DATA LISTING START
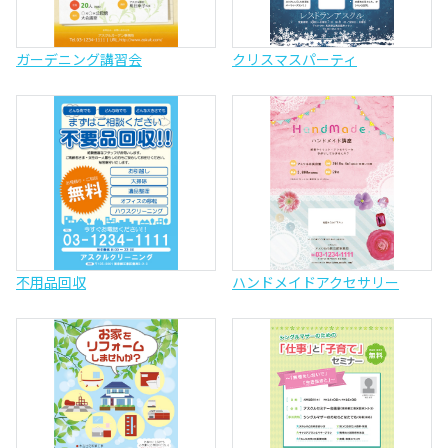
ガーデニング講習会
クリスマスパーティ
不用品回収
ハンドメイドアクセサリー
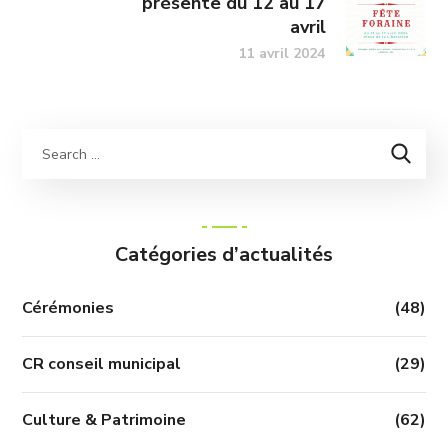
présente du 12 au 17
avril
11 avril 2024
Catégories d’actualités
Cérémonies
(48)
CR conseil municipal
(29)
Culture & Patrimoine
(62)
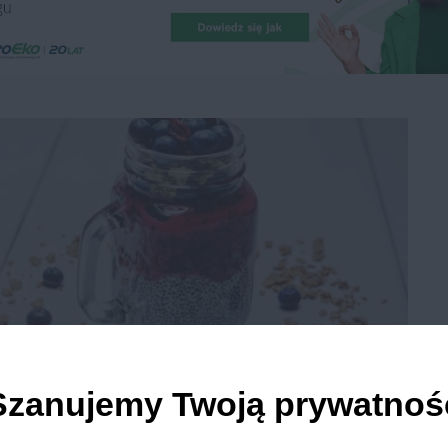
Chia z burakiem
Szanujemy Twoją prywatnoś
DATA LISTING END
EXERCISE REQUIREMENTS:
Beginning with the line where "CR conseil municipal" appears, reproduce every remaining line of the listing above, the last one included, but none of the pictures.

OUTPUT BELOW:
CR conseil municipal
(29)
Culture & Patrimoine
(62)
Chia z burakiem
Szanujemy Twoją prywatnoś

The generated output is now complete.